Малкольм заметил изменения в лице Сида Рассела, который явно был не рад его словам, но парню не было до шерифа никакого дела. Ему было просто необходимо отомстить подлым преступникам за смерть его близких, а также и самой Эллин, ведь ее вина в смерти матери и сестры была не меньше, чем у ее приятелей-бандитов.
— Это правда? — спросил маршал, обращаясь к Сиду Расселу.
— Я могу вам показать их дома, в которых они проживают в качестве так сказать "порядочных граждан", что по мне просто неприемлемо и бесстыдно, — ответил за шерифа Клемментс.
— Нет, Малкольм! — прокричала Эллин. — Не делай этого!

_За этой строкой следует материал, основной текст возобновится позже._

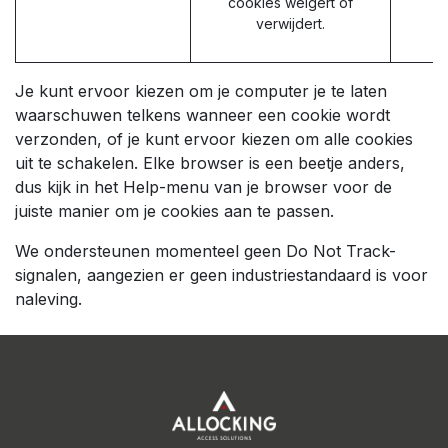
cookies weigert of
verwijdert.
Je kunt ervoor kiezen om je computer je te laten
waarschuwen telkens wanneer een cookie wordt
verzonden, of je kunt ervoor kiezen om alle cookies
uit te schakelen. Elke browser is een beetje anders,
dus kijk in het Help-menu van je browser voor de
juiste manier om je cookies aan te passen.
We ondersteunen momenteel geen Do Not Track-
signalen, aangezien er geen industriestandaard is voor
naleving.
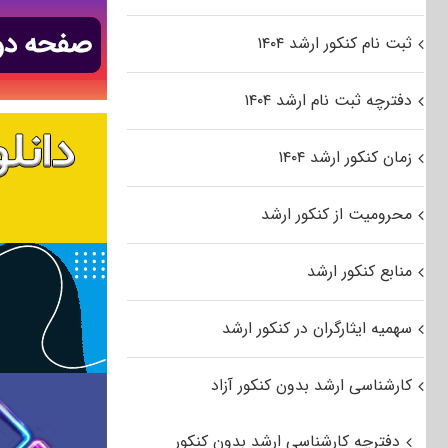
ثبت نام کنکور ارشد ۱۴۰۴
دفترچه ثبت نام ارشد ۱۴۰۴
زمان کنکور ارشد ۱۴۰۴
محرومیت از کنکور ارشد
منابع کنکور ارشد
سهمیه ایثارگران در کنکور ارشد
کارشناسی ارشد بدون کنکور آزاد
دفترچه کارشناسی ارشد بدون کنکور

В ответ парень даже не взглянул в ее сторону.
Пробуравив шерифа взглядом около минуты и не добившись от него ни единого слова, маршал потребовал Малкольма, чтобы тот немедленно показал дома, в которых обосновались преступники. Спускаясь с крыльца, маршал оголил своей револьвер, а вместе с ним это сделали и его помощники.
* * *
Самым близким от них был дом, в котором поселился Альберт Дрейк, но найти его им не удалось. Выбив дверь, они обнаружили пустой дом и никаких признаков жильца, поэтому они отправились к другому указанному Клемментсом дому, в котором обосновался Винс Стоун. Он открыл дверь только после третьего стука и тут же оказался на прицеле трех револьвером. Винс понятие не имел, что происходит, но руки он поднял вверх при первом же требовании.
— Выходи из дома. Медленно, — потребовал маршал. — И держи руки так, чтобы я их видел. Одно резкое движение и ты труп.
Винс послушно сделал то, что просили от него. Выйдя на крыльцо, он увидел, что среди трех вооруженных незнакомцев, стояли шериф, Малкольм, Эллин и две женщины в дорогих нарядах.
— Эсель Фал Риф Томин, маэль Мал Той Эванс, вы узнаете этого человека?
Нэлл и Тэрри начали пристально всматриваться в лицо Стоуна, после чего Нэлл Томин, а затем и Тэрри Эванс покачали головами.
— Нет. Это парня среди тех бандитов не было.
— Вы уверены? — переспросил маршал.
— Да, их было трое, но среди них не было этого мальчишки.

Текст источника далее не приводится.